EXERCISE INPUTS:
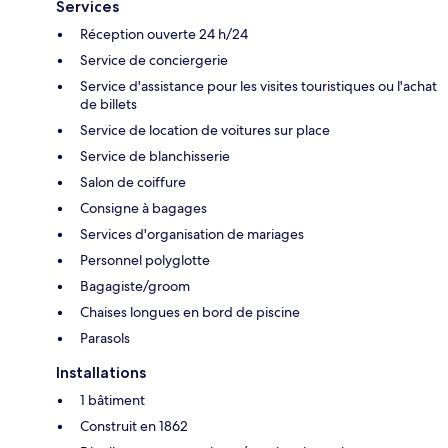
Services
Réception ouverte 24 h/24
Service de conciergerie
Service d'assistance pour les visites touristiques ou l'achat
de billets
Service de location de voitures sur place
Service de blanchisserie
Salon de coiffure
Consigne à bagages
Services d'organisation de mariages
Personnel polyglotte
Bagagiste/groom
Chaises longues en bord de piscine
Parasols
Installations
1 bâtiment
Construit en 1862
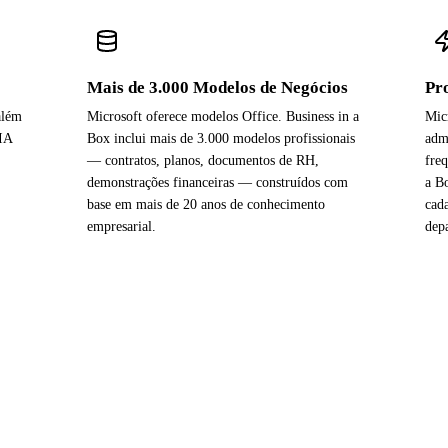
Mais de 3.000 Modelos de Negócios
Pr
além
Microsoft oferece modelos Office. Business in a
Mic
 IA
Box inclui mais de 3.000 modelos profissionais
adm
— contratos, planos, documentos de RH,
fre
demonstrações financeiras — construídos com
a B
base em mais de 20 anos de conhecimento
cad
empresarial.
dep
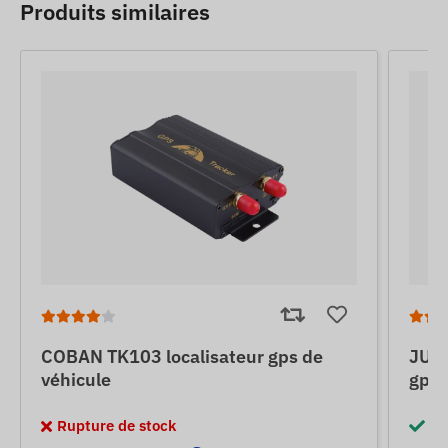
Produits similaires
COBAN TK103 localisateur gps de
JUNE
véhicule
gps 
Rupture de stock
En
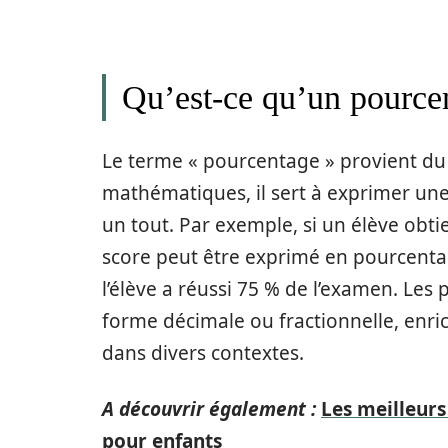
Qu’est-ce qu’un pource
Le terme « pourcentage » provient du l
mathématiques, il sert à exprimer une
un tout. Par exemple, si un élève obt
score peut être exprimé en pourcentag
l’élève a réussi 75 % de l’examen. Le
forme décimale ou fractionnelle, enri
dans divers contextes.
A découvrir également :
Les meilleurs
pour enfants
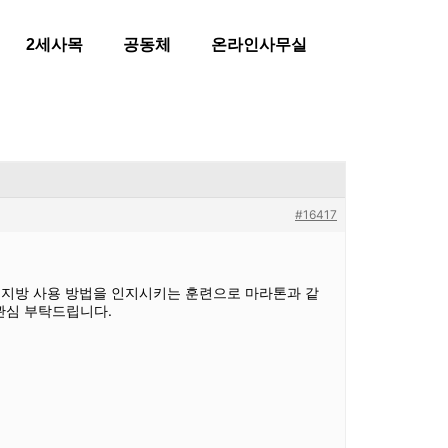
2세사목
공동체
온라인사무실
#16417
에 몸의 지방 사용 방법을 인지시키는 훈련으로 마라톤과 같
관심 부탁드립니다.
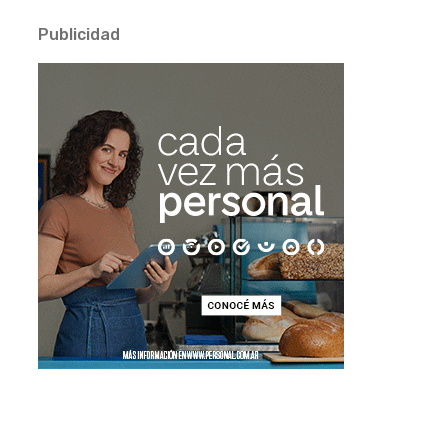
Publicidad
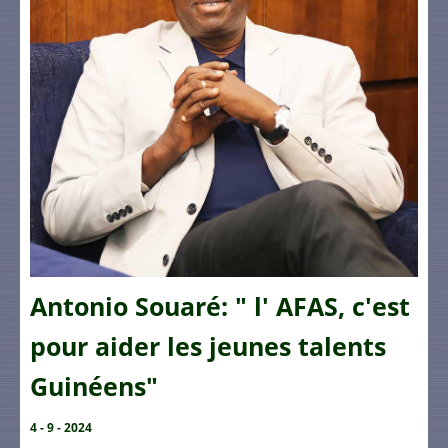
Antonio Souaré: " l' AFAS, c'est
pour aider les jeunes talents
Guinéens"
4 - 9 - 2024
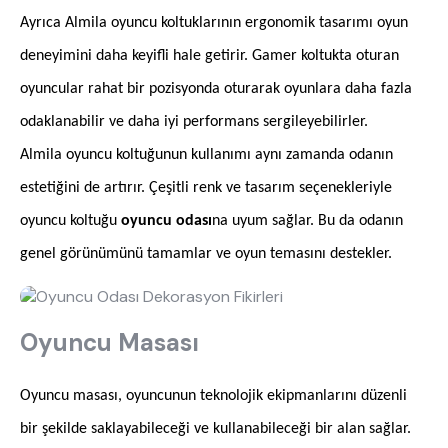
Ayrıca Almila oyuncu koltuklarının ergonomik tasarımı oyun
deneyimini daha keyifli hale getirir. Gamer koltukta oturan
oyuncular rahat bir pozisyonda oturarak oyunlara daha fazla
odaklanabilir ve daha iyi performans sergileyebilirler.
Almila oyuncu koltuğunun kullanımı aynı zamanda odanın
estetiğini de artırır. Çeşitli renk ve tasarım seçenekleriyle
oyuncu koltuğu
oyuncu odası
na uyum sağlar. Bu da odanın
genel görünümünü tamamlar ve oyun temasını destekler.
Oyuncu Masası
Oyuncu masası, oyuncunun teknolojik ekipmanlarını düzenli
bir şekilde saklayabileceği ve kullanabileceği bir alan sağlar.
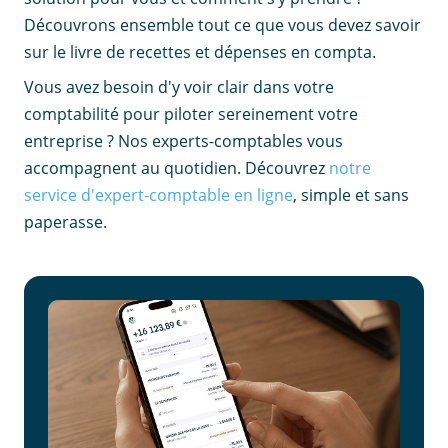
Découvrons ensemble tout ce que vous devez savoir
sur le livre de recettes et dépenses en compta.
Vous avez besoin d'y voir clair dans votre
comptabilité pour piloter sereinement votre
entreprise ? Nos experts-comptables vous
accompagnent au quotidien. Découvrez
notre
service d'expert-comptable en ligne
, simple et sans
paperasse.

ABOUT THIS TASK: Repeat the records above exactly. No pictures go into the repeat.

REPLY TO THE EXERCISE:
Services
Réception ouverte 24 h/24
Service de conciergerie
Service d'assistance pour les visites touristiques ou l'achat
de billets
Service de location de voitures sur place
Service de blanchisserie
Salon de coiffure
Consigne à bagages
Services d'organisation de mariages
Personnel polyglotte
Bagagiste/groom
Chaises longues en bord de piscine
Parasols
Installations
1 bâtiment
Construit en 1862
Mais de 3.000 Modelos de Negócios
Pr
além
Microsoft oferece modelos Office. Business in a
Mic
 IA
Box inclui mais de 3.000 modelos profissionais
adm
— contratos, planos, documentos de RH,
fre
demonstrações financeiras — construídos com
a B
base em mais de 20 anos de conhecimento
cad
empresarial.
dep
Produits similaires
COBAN TK103 localisateur gps de
JUNE
véhicule
gps 
Rupture de stock
En
Qu’est-ce qu’un pource
Le terme « pourcentage » provient du l
mathématiques, il sert à exprimer une
un tout. Par exemple, si un élève obt
score peut être exprimé en pourcentag
l’élève a réussi 75 % de l’examen. Le
forme décimale ou fractionnelle, enri
dans divers contextes.
A découvrir également :
Les meilleurs
pour enfants
2세사목
공동체
온라인사무실
#16417
에 몸의 지방 사용 방법을 인지시키는 훈련으로 마라톤과 같
관심 부탁드립니다.
Publicidad
Antonio Souaré: " l' AFAS, c'est
pour aider les jeunes talents
Guinéens"
4 - 9 - 2024
Ayrıca Almila oyuncu koltuklarının ergonomik tasarımı oyun
deneyimini daha keyifli hale getirir. Gamer koltukta oturan
oyuncular rahat bir pozisyonda oturarak oyunlara daha fazla
odaklanabilir ve daha iyi performans sergileyebilirler.
Almila oyuncu koltuğunun kullanımı aynı zamanda odanın
estetiğini de artırır. Çeşitli renk ve tasarım seçenekleriyle
oyuncu koltuğu
oyuncu odası
na uyum sağlar. Bu da odanın
genel görünümünü tamamlar ve oyun temasını destekler.
Oyuncu Masası
Oyuncu masası, oyuncunun teknolojik ekipmanlarını düzenli
bir şekilde saklayabileceği ve kullanabileceği bir alan sağlar.
Découvrons ensemble tout ce que vous devez savoir
sur le livre de recettes et dépenses en compta.
Vous avez besoin d'y voir clair dans votre
comptabilité pour piloter sereinement votre
entreprise ? Nos experts-comptables vous
accompagnent au quotidien. Découvrez
notre
service d'expert-comptable en ligne
, simple et sans
paperasse.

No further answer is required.